For the selection of treats, I used a combination of treats we have a history with, like Greenies, and searched Amazon for a variety of treats in different formats. Each of these treats is a slightly different size, but I decided to ignore the differences for the sake of simplicity. This could introduce size bias in the results, however, the experiment is run about 2 hours after dinner so he should be full, and makes the results consistent with how I will give him treats post-experiment. In other words, I’m not interested in an experiment that requires me to cut and weigh dog treats.

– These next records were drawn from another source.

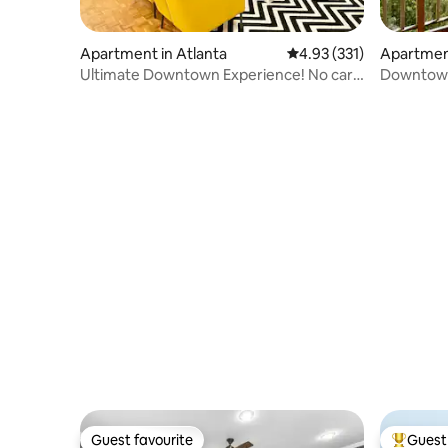
Apartment in Atlanta
4.93 out of 5 average r
4.93 (331)
Apartment
Ultimate Downtown Experience! No car
Downtown
needed
Guest favourite
Guest 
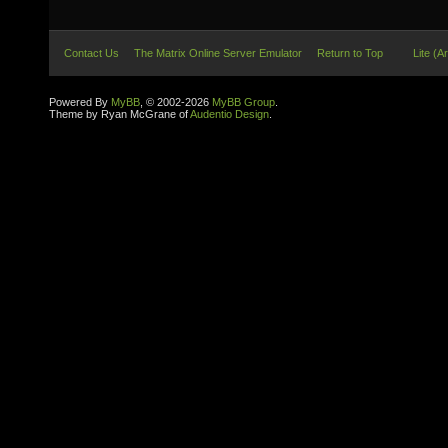
Contact Us
The Matrix Online Server Emulator
Return to Top
Lite (A
Powered By
MyBB
, © 2002-2026
MyBB Group
.
Theme by Ryan McGrane of
Audentio Design
.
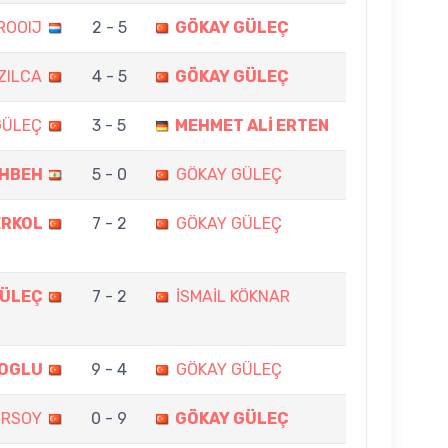
ROOIJ
2 - 5
GÖKAY GÜLEÇ
IZILCA
4 - 5
GÖKAY GÜLEÇ
GÜLEÇ
3 - 5
MEHMET ALİ ERTEN
EHBEH
5 - 0
GÖKAY GÜLEÇ
ERKOL
7 - 2
GÖKAY GÜLEÇ
GÜLEÇ
7 - 2
İSMAİL KÖKNAR
KOGLU
9 - 4
GÖKAY GÜLEÇ
İRSOY
0 - 9
GÖKAY GÜLEÇ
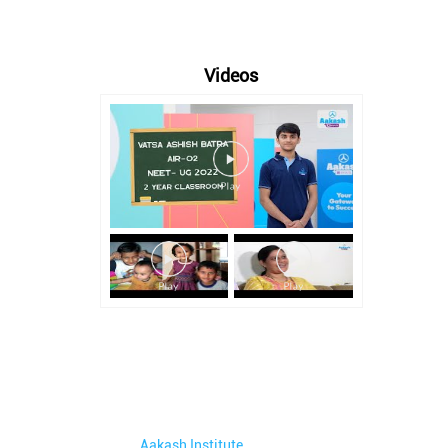
Videos
Aakash Institute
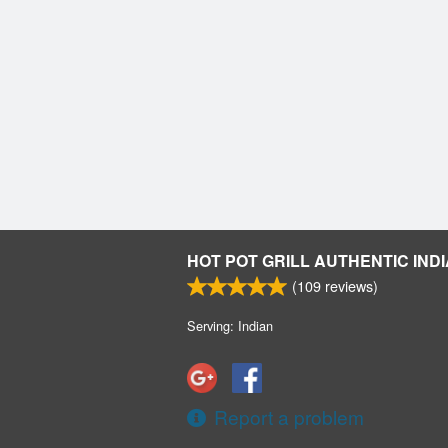
HOT POT GRILL AUTHENTIC INDI
(
109
reviews)
Serving: Indian
Report a problem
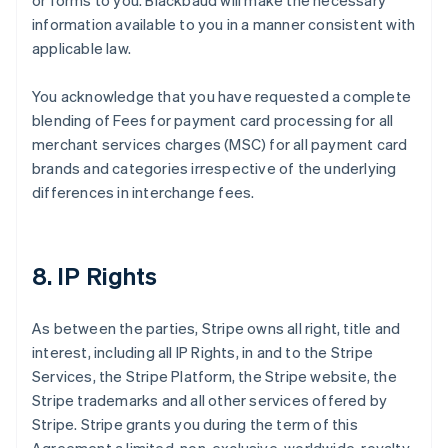
or forms to you. Blackbaud will make the necessary
information available to you in a manner consistent with
applicable law.
You acknowledge that you have requested a complete
blending of Fees for payment card processing for all
merchant services charges (MSC) for all payment card
brands and categories irrespective of the underlying
differences in interchange fees.
8. IP Rights
As between the parties, Stripe owns all right, title and
interest, including all IP Rights, in and to the Stripe
Services, the Stripe Platform, the Stripe website, the
Stripe trademarks and all other services offered by
Stripe. Stripe grants you during the term of this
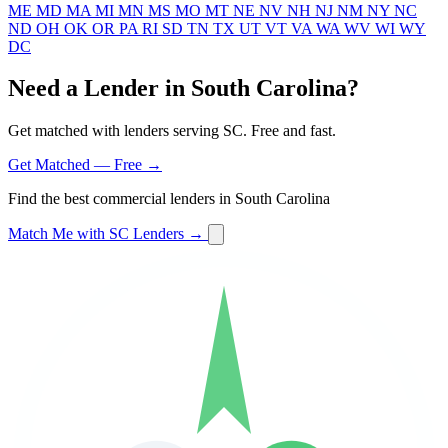
ME
MD
MA
MI
MN
MS
MO
MT
NE
NV
NH
NJ
NM
NY
NC
ND
OH
OK
OR
PA
RI
SD
TN
TX
UT
VT
VA
WA
WV
WI
WY
DC
Need a Lender in South Carolina?
Get matched with lenders serving SC. Free and fast.
Get Matched — Free →
Find the best commercial lenders in South Carolina
Match Me with SC Lenders →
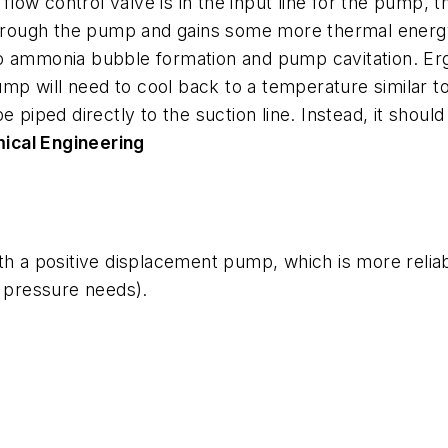
 flow control valve is in the input line for the pump, t
 through the pump and gains some more thermal energ
 to ammonia bubble formation and pump cavitation. Ergo, 
ump will need to cool back to a temperature similar to t
 piped directly to the suction line. Instead, it should
ical Engineering
th a positive displacement pump, which is more reliab
e pressure needs).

The treats selected are as follows:
- Treat A is MON2SUN, duck + rawhide. Amazon link
- Treat B is Greenies, large-size. Amazon link
- Treat C is Pork Chomps, the red ones. Amazon link
- Treat D is MON2SUN, chicken + rawhide. Amazon link
- Treat E is Pur Luv Chicken, dehydrated chicken. Amazon link
Data
For the pairings, I created a daily schedule with two head to head comparisons. Full source on github
C/B :: B
E/B :: E
In this example, we have two head to head match-ups, which is one day of trials. The first has Treat C in the left hand, Treat B in the right, and the winner is B. For the second, E is left hand, B is right, and the winner is E. To estimate how settled the result was, I ran a bootstrap experiment: repeatedly resampling the trials, fitting Bradley-Terry models to those samples, and recording how often each treat came out on top. Github source code
About halfway through the experiment, I realized that treats C & B, the “Pork Chomps” and Greenies, were reliably losing.

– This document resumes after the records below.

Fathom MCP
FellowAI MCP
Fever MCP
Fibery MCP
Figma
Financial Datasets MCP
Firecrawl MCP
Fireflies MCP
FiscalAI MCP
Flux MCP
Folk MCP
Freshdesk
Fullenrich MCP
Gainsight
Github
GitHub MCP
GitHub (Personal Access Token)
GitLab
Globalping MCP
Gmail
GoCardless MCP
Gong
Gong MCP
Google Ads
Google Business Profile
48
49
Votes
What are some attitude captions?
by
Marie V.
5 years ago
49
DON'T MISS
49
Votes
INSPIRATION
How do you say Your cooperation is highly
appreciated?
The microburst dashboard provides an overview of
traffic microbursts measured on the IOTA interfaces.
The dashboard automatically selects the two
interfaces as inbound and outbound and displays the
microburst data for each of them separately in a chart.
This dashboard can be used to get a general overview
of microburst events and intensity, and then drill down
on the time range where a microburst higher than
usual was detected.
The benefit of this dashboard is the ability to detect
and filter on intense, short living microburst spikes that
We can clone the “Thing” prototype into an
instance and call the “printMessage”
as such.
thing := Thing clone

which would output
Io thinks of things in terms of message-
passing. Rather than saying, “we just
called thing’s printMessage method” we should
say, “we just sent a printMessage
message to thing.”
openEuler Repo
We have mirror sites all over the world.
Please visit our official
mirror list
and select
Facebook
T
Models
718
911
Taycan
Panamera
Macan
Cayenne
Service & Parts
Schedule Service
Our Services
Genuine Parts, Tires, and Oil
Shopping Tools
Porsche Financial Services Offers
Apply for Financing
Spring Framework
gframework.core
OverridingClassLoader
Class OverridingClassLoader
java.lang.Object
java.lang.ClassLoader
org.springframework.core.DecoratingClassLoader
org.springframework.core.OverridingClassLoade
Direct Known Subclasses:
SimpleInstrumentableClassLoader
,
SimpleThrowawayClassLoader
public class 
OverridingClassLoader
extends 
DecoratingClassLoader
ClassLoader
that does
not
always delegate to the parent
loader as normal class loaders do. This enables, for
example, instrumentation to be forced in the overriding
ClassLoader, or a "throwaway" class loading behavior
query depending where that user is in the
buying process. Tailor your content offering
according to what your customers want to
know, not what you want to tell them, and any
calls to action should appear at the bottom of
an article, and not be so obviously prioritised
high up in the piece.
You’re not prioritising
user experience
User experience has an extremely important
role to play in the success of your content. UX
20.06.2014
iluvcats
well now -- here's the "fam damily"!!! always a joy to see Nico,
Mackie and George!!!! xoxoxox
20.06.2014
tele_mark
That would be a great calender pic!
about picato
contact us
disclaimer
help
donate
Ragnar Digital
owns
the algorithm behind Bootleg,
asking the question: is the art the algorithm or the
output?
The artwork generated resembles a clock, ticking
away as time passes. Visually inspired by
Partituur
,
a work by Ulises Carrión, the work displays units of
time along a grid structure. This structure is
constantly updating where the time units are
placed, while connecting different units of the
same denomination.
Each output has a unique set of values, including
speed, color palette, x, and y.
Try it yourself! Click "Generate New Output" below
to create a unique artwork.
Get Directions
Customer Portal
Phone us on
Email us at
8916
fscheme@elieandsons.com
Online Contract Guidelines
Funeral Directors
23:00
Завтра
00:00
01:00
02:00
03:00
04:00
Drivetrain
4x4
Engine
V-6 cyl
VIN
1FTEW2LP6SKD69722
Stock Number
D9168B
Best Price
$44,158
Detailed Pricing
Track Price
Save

Because these were out of the running, I marked any planned trial with C or B with X to indicate that trial was skipped, and added more A/D/E trials to improve power.

Results
In the identical-treat trials, Bebop consistently chose the treat presented on his right side, which is my left hand. That does not prove he is “right-pawed,” because I measured side selection rather than paw use, but it does show a measurable right-side bias in this setup. One possible explanation is my non-symmetrical kitchen setup, with the left side being closer to a window fan which was sometimes on during the trial, but not controlled for.

For the best treat, E is the current leader, with strong evidence that C and B are inferior. A remains a plausible challenger because the E/A head-to-head is only 3–2 and the model-implied probability of E beating A is 57.5%. D is viable but meaningfully behind both E and A. Further sampling should concentrate almost entirely on E vs A, with occasional A/D or E/D checks only if we care about validating the tier boundary.

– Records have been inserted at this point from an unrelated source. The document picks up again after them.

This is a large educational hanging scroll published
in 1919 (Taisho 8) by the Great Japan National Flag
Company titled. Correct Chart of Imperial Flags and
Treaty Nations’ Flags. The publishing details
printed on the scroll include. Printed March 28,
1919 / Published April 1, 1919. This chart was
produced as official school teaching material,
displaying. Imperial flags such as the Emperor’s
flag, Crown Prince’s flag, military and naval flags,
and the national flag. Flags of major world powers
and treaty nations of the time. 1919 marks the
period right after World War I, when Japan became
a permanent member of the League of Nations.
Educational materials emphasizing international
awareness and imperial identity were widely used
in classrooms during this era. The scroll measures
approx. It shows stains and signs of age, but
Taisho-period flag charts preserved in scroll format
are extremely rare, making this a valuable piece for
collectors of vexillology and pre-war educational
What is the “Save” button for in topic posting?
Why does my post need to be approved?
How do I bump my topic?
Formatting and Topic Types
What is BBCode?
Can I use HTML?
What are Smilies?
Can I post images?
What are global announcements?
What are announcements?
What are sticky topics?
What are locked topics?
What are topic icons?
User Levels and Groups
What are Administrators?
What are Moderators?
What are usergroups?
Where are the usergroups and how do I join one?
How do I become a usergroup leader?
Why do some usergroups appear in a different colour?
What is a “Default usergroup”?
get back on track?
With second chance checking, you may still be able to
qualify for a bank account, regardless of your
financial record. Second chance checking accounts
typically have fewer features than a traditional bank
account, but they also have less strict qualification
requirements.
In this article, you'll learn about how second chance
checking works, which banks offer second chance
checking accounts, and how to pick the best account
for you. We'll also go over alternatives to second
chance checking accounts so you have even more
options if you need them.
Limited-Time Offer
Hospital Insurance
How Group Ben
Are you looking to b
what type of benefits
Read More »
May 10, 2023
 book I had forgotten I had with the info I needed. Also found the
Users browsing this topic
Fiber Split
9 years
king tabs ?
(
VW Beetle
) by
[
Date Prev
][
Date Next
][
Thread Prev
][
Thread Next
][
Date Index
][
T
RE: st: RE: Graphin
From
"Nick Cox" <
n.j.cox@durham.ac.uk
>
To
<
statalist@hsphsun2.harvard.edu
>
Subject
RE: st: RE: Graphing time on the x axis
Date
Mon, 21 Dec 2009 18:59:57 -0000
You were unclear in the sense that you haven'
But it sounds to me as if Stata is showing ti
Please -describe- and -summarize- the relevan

To estimate how settled the result was, I also ran a bootstrap experiment: repeatedly resampling the observed trials, fitting a new Bradley-Terry model each time, and recording which treat came out on top. Treat E finished first in 63% of bootstrap samples, Treat A finished first in 33%, and Treat D finished first in about 4%. Treats B and C were effectively out of contention.
So for now, Treat E wins: Pur Luv Chicken is Bebop’s current champion, which makes sense, because it’s dried chicken. However, the result is not completely settled. Treat A is close enough that the only honest next step is more E/A trials, which is convenient because Bebop remains highly committed to the scientific process.